# Activity:
The number of lines holding the string "event" is all that is wanted; count them in the records below.

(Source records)
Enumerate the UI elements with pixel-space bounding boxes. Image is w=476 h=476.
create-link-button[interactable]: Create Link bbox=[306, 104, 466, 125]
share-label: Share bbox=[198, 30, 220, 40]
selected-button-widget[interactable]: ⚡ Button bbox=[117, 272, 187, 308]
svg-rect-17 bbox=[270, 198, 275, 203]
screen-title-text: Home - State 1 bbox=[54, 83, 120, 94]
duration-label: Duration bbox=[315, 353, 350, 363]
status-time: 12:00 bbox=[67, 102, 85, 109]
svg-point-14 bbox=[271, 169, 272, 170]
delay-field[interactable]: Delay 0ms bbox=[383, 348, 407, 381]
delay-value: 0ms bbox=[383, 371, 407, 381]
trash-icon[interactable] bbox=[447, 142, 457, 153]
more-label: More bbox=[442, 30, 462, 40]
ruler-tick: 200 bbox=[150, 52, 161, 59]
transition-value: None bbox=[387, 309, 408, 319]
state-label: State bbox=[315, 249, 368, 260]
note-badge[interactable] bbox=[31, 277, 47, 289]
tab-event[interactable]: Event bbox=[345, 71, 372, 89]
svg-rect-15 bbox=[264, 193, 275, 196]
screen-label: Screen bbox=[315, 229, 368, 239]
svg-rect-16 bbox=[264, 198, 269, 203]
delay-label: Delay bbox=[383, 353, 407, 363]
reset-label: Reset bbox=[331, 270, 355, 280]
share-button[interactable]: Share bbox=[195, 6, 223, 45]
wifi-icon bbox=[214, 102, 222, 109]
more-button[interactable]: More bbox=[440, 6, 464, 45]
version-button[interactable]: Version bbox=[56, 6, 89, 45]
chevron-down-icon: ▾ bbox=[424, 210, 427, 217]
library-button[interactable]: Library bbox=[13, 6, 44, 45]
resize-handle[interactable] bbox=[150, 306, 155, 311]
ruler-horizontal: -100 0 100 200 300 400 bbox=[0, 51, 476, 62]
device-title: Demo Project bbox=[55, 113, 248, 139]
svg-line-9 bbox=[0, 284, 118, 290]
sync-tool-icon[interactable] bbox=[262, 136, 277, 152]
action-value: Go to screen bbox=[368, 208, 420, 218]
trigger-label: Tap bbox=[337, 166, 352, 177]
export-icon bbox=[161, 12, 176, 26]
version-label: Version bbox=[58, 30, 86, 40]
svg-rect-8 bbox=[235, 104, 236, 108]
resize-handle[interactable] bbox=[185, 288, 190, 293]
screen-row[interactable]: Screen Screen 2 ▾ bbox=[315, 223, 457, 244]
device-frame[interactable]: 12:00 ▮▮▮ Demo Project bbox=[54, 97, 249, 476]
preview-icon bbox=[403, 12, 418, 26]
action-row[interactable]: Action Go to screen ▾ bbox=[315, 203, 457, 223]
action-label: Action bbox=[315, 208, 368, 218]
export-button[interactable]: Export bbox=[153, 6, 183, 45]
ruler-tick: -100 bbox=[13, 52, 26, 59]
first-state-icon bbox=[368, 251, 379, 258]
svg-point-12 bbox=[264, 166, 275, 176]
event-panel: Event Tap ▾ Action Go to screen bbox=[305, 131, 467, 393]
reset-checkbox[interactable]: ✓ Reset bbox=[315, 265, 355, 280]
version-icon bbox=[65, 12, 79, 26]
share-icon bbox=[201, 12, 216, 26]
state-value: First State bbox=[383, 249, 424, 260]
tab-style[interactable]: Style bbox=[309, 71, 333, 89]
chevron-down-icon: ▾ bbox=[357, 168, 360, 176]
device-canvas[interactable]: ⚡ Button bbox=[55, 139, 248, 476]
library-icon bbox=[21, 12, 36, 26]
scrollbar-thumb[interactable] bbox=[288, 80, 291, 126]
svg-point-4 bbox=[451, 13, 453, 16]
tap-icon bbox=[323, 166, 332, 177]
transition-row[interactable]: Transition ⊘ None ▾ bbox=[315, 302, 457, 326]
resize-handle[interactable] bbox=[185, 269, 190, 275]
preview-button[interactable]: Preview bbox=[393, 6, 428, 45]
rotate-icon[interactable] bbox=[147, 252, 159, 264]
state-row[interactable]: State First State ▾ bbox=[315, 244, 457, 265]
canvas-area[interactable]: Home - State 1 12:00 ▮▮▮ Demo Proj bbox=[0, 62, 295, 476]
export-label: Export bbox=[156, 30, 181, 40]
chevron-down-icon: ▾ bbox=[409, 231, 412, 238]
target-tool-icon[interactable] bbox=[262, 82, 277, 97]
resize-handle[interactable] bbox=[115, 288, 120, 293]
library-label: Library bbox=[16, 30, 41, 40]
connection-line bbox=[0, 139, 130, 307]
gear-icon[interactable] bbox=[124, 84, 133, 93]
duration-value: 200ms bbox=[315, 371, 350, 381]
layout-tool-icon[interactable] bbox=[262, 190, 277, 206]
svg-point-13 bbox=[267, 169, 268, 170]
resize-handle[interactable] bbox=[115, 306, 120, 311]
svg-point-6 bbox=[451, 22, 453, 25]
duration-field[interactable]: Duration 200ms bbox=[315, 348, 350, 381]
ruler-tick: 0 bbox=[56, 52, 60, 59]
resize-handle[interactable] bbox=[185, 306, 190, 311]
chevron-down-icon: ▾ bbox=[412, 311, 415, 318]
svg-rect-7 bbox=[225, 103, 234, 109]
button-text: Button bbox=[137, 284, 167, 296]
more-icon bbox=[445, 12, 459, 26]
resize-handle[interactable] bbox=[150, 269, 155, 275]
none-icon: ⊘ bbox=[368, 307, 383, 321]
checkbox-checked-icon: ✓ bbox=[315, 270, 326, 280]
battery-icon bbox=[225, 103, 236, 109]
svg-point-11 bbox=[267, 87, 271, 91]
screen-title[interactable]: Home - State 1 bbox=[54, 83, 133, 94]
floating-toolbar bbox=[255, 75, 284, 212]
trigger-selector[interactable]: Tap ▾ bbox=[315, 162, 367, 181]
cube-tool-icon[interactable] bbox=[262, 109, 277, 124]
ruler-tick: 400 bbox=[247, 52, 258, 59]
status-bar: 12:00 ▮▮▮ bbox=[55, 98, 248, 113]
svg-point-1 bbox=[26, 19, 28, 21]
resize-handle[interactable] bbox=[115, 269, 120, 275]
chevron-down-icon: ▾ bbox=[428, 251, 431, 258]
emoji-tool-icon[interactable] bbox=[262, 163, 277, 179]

# Result for this exercise:
2